Building an Antiracist Community
He is only 4 months old, yet even at this early age he has already discovered a lesson that can guide him through his life. First, his head sways one way and then another. Pretty soon his body is joining in the movement. A few days earlier, he had discovered he could move by himself from his tummy to his back. Now he wanted to do it again. The first try was not a success. Nor the second, but he kept going and on the third try he was lying face up. This is the privilege of being a grandfather, having the time to observe and ponder the realization of a 4-month-old that he has agency, the ability to choose and act.
Harnessing our agency is a lesson we need to relearn and reclaim throughout our lives. Many of us come to believe, and are often encouraged to believe that we have no such agency. It is our lot to accept things as they are. We feel powerless to address or make a difference with concerns and issues that impact our lives, our communities and nation. From gun violence to climate change, from police reform to racial inequities, from potholes to fair housing, the message many folks absorb is there is nothing you can do to make things better. This orientation feeds cynicism about our common life, disengagement and ultimately powerlessness.
You have no agency; you have no capacity to act is a message of oppression. It serves the interest of those with power, authority and access to resources they would deny to others. No one knows this more than those who from birth are systematically told you will be acted upon, but you must not act. In her book, State of Emergency, civil rights activist Tamika Mallory identifies the rules Black women are taught to follow: “1. Do not raise your voice when faced with any challenge…3. Never ask for help… 4. Don’t talk back…6. Don’t protest unjust abuse….” She goes on to innumerate numerous ways in which African American women are told ‘you have no agency; you have no capacity to act.’
For Tamika, and for all of us who on any level and in any context have absorbed this disempowering message, the antidote, the means of resistance, is to reclaim the power we knew as infants. Persist. Do not give up. Believe in your own capacity to act and make a difference. Trust your own ability to roll over.
In a recent interview on Minnesota Public Radio a young Indigenous college student was one of several Indigenous youth being interviewed about his college experience and education experience in general as an Indigenous youth. He shared how a white teacher sought to silence him when he corrected her about what she was describing as the experience of native people. He refused to be silent, because he had been taught by his Indigenous community that his voice was to be valued. He had agency. He had the capacity to speak up and speak out.
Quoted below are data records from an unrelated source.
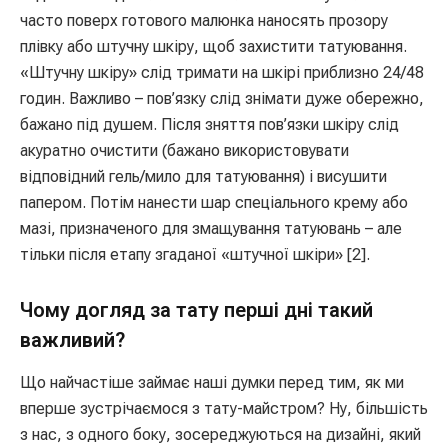
часто поверх готового малюнка наносять прозору
плівку або штучну шкіру, щоб захистити татуювання.
«Штучну шкіру» слід тримати на шкірі приблизно 24/48
годин. Важливо – пов’язку слід знімати дуже обережно,
бажано під душем. Після зняття пов’язки шкіру слід
акуратно очистити (бажано використовувати
відповідний гель/мило для татуювання) і висушити
папером. Потім нанести шар спеціального крему або
мазі, призначеного для змащування татуювань – але
тільки після етапу згаданої «штучної шкіри» [2].
Чому догляд за тату перші дні такий
важливий?
Що найчастіше займає наші думки перед тим, як ми
вперше зустрічаємося з тату-майстром? Ну, більшість
з нас, з одного боку, зосереджуються на дизайні, який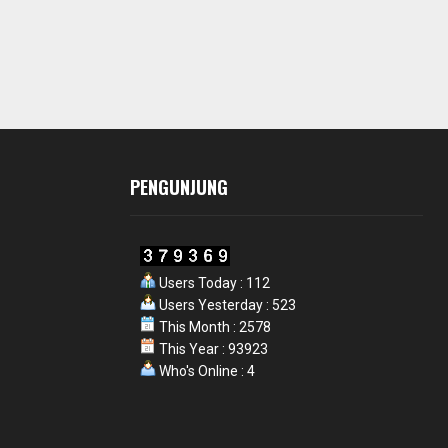
PENGUNJUNG
Users Today : 112
Users Yesterday : 523
This Month : 2578
This Year : 93923
Who's Online : 4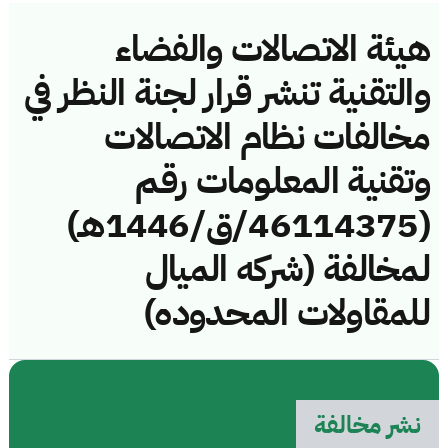
هيئة الاتصالات والفضاء
والتقنية تنشر قرار لجنة النظر في
مخالفات نظام الاتصالات
وتقنية المعلومات رقم
(46114375/ق/1446هـ)
لمخالفة (شركه الميال
للمقاولات المحدوده)
نشر مخالفة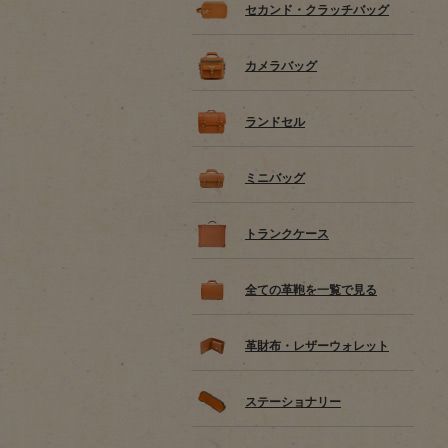
セカンド・クラッチバッグ
カメラバッグ
ランドセル
ミニバッグ
トランクケース
全ての革鞄を一覧で見る
革財布・レザーウォレット
ステーショナリー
Having agency, the capacity to act is never something that exists in a vacuum. It needs support from the community, and it needs to be guided by values that deeply inform the type of people we seek to be and the world we hope to build. There are plenty of selfish and cruel acts that have agency. Community and values matter when it comes to the choices we make. But, it all begins with awareness we have the capacity to choose.
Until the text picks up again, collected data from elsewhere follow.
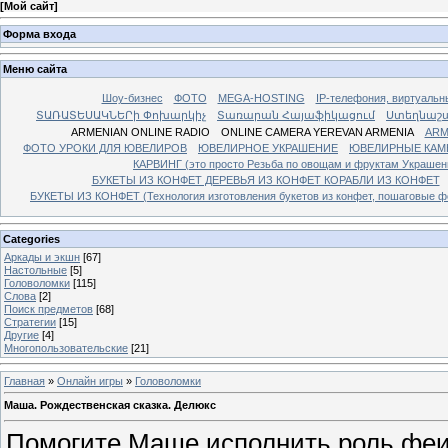
[
Мой сайт
]
Форма входа
Меню сайта
Шоу-бизнес
ФОТО
MEGA-HOSTING
IP-телефония, виртуальн
ՏԱՌԱՏԵՍԱԿՆԵՐի Փոխարկիչ
Տառարան Հայաֆիկացում
Ստեղնաշ
ARMENIAN ONLINE RADIO
ONLINE CAMERA YEREVAN ARMENIA
ARM
ФОТО УРОКИ ДЛЯ ЮВЕЛИРОВ
ЮВЕЛИРНОЕ УКРАШЕНИЕ
ЮВЕЛИРНЫЕ КАМ
КАРВИНГ (это просто Резьба по овощам и фруктам Украше
БУКЕТЫ ИЗ КОНФЕТ ДЕРЕВЬЯ ИЗ КОНФЕТ КОРАБЛИ ИЗ КОНФЕТ
БУКЕТЫ ИЗ КОНФЕТ (Технология изготовления букетов из конфет, пошаговые фо
Categories
Аркады и экшн
[67]
Настольные
[5]
Головоломки
[115]
Слова
[2]
Поиск предметов
[68]
Стратегии
[15]
Другие
[4]
Многопользовательские
[21]
Главная
»
Онлайн игры
»
Головоломки
Маша. Рождественская сказка. Делюкс
Помогите Маше исполнить роль феи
Austrian psychiatrist, Victor Frankl spent three years experiencing the horrors of Nazi concentration camps. In his highly influential memoir Man’s Search for Meaning, Frankl says this about our capacity to choose: “The experiences of camp life show that man does have a choice of action. There are enough examples, often of a heroic nature, which proved that apathy could be overcome, irritability suppressed….Everything can be taken from a man but one thing: the last of the human freedoms – to choose one’s attitude in any given circumstance, to chose one’s own way.” My grandson chose to roll over. He discovered his agency, his capacity to act. I hope it is a lesson that stays with him throughout his life.
Tim Johnson is a retired pastor for the United Church of Christ.